What had happened back then? All she could remember was a sharp sting in her side and then… nothingness. The phantom pain still lingered, but when her frozen-numb hand drifted to the source of the wound there was nothing. Just tattered cloth and exposed skin like she saw before.
Choosing not to dwell on herself she instead turned her attention to her surroundings, in the vain hope to find an answer she didn’t know existed yet. Oddly enough, nothing was as she remembered it; the rubble encrusted floor was constantly moving, as was everything around her and surfaces looked like they were made up of sand or dust. Although, this was only as often as she lost focus, which at this moment was almost constant.
It took her a few minutes to realise that her eyes weren’t actually seeing anything!There was no light nearby so how could they? Instead everything took on a vague outline of what it was or must have been, briefly fading like smoke only to snap back into itself when she strained her eyes.
Weird,
She thought to herself a thought simple and benign. The silence was near enough dead that it was driving her even more mad than she was, thinking to herself was Sam’s way of filling the air.
Despite the unreliability of her own senses, she knew where she was.

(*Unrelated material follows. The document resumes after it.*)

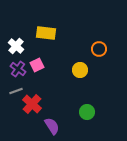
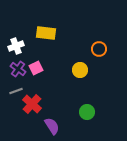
white cross: rotated 28 degrees clockwise
pink square: moved 1 px left, 3 px down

It wasn’t precise, but she could detect what things and places were around her, almost as if they were telling Sam where they were by signalling to her. With this strange instinct she eventually noticed the large, fleshy lump that was resting up her against her leg. At first she thought nothing much of it, considering it as residue of her own body from when she was attacked. But as she focused more on her surroundings the lump became more defined, eventually snaking its figure into something much more recognisable.
A human corpse.
It was hard to tell whether it was her attacker or not, only its small frame lay strewn across the floor like a toy tossed to the ground, oversized mask still attached and all. Noticing her own cracked helmet she lowered herself down to harvest the somewhat intact one on the body’s person.
She wrenched it from its place, the melted flesh from their face sticking to the helmets inside like frozen glue. Even in her dazed state she flinched at the tearing sensation holding the helmet in place, afraid of what it would look like in better lighting, before it finally gave way. However when she took it close to her face it became eerily apparent that it wouldn’t fit her, it was much too small for any adult to be able to wear comfortably. Sam bent down to look at the body more clearly, then looked back at the helmet in her hands, and came to one conclusion.
A child.
They must’ve been in their early teens at the most, and now they lay crumpled lifelessly on the floor before her. The thought was enough to make her vomit, although the void outside made it virtually impossible to do so. Her stomach clenched itself tight trying desperately to flush out something in replacement of her memory, of her new discovery, but regardless of how hard she tried the world around her kept its soul-rending hold on her.
She didn’t even bother to check the second corpse despite her curiosity screaming at her to investigate. Right now she only had enough strength to stomach one heart-breaking discovery at a time, a second one might actually turn her stomach inside out. In her current, mind-boggling, state it wouldn’t surprise her if it did.
Could Flick be here somewhere?
She couldn’t tell, there was only one other body on this floor, but he very well could’ve been on another one. Sam didn’t want to think about it.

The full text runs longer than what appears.